Open to research teams and technology entrepreneurs from universities, federal laboratories, agencies and the general community in the Mid-Atlantic Region, the free program guides researchers in exploring the commercial potential of their inventions.
"DC I-Corps provides real-world, hands-on training on how to incorporate innovations into successful products," said DC I-Corps Director Edmund Pendleton. "Our goal is to improve the success rate of technology transfer and commercialization from our world-leading research universities and federal labs by creating new venture or licensing opportunities for program participants."

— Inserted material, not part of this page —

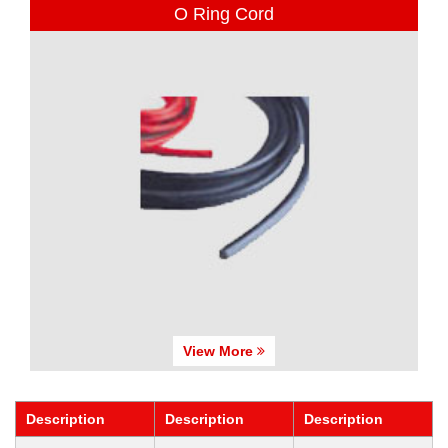
O Ring Cord
View More
Description
Description
Description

DC I-Corps guides participating teams through an intense, seven-week program that emphasizes extensive face-to-face meetings with potential customers, iterating and pivoting in response to resulting insights, and building early prototypes to get customer feedback. During this process, teams constantly adapt as they seek a true product-market fit for their innovations, while also searching for a repeatable and scalable business model.

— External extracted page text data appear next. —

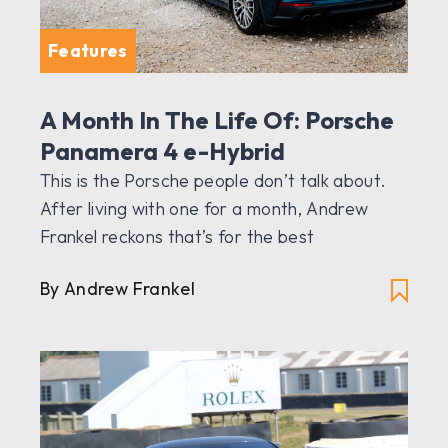
Features
A Month In The Life Of: Porsche
Panamera 4 e-Hybrid
This is the Porsche people don’t talk about.
After living with one for a month, Andrew
Frankel reckons that’s for the best
By Andrew Frankel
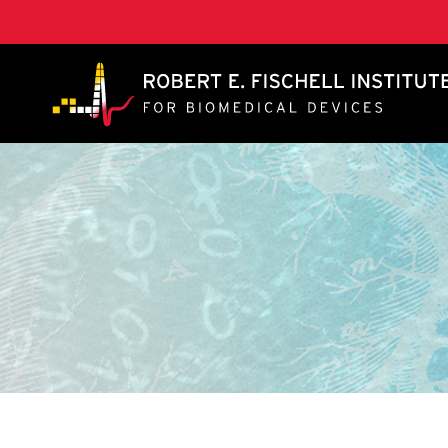
A. James Clark School of Engineering, University of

The program is geared towards innovations coming from engineering fields, medical/health/life sciences, and physical and computer sciences. DC I-Corps builds upon the successful National Science Foundation (NSF) I-Corps program, but expands its scope to cover researchers and technologists that have no NSF affiliation or support.
What sets the program apart, however, is the fact that the curriculum is designed and delivered by experienced technology startup entrepreneurs, investors, and practitioners.

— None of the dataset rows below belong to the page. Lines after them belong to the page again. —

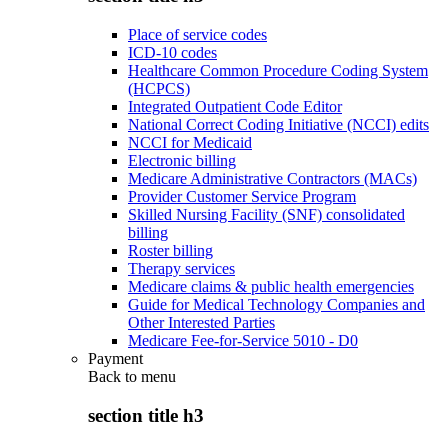
Place of service codes
ICD-10 codes
Healthcare Common Procedure Coding System
(HCPCS)
Integrated Outpatient Code Editor
National Correct Coding Initiative (NCCI) edits
NCCI for Medicaid
Electronic billing
Medicare Administrative Contractors (MACs)
Provider Customer Service Program
Skilled Nursing Facility (SNF) consolidated
billing
Roster billing
Therapy services
Medicare claims & public health emergencies
Guide for Medical Technology Companies and
Other Interested Parties
Medicare Fee-for-Service 5010 - D0
Payment
Back to
menu
section title h3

DC I-Corps incorporates "Lean Startup" principles developed for Silicon Valley startups, but tailors these approaches for technically complex, capital-intensive innovations being created in America's world-renowned university and federal labs.
"In addition to exploring an invention's market potential, we also show teams how to do more commercially oriented research from the beginning," said Pendleton. We hope to inspire participants to be the next generation of technology startup entrepreneurs, whether they become the CEOs of companies or integral parts of a startup team."
Sponsored by the National Science Foundation (NSF), DC I-Corps is designed to revolutionize technology transfer and commercialization from university and federal labs. The program, part of the NSF’s National Innovation Network, is jointly offered by the University of Maryland, George Washington University, and Virginia Tech.
DC I-Corps Director Edmund Pendleton is also director of the VentureAccelerator Program, an elite initiative of the Maryland Technology Enterprise Institute, or Mtech, that helps select University of Maryland inventors get their research out of laboratories and into industry by creating successful companies.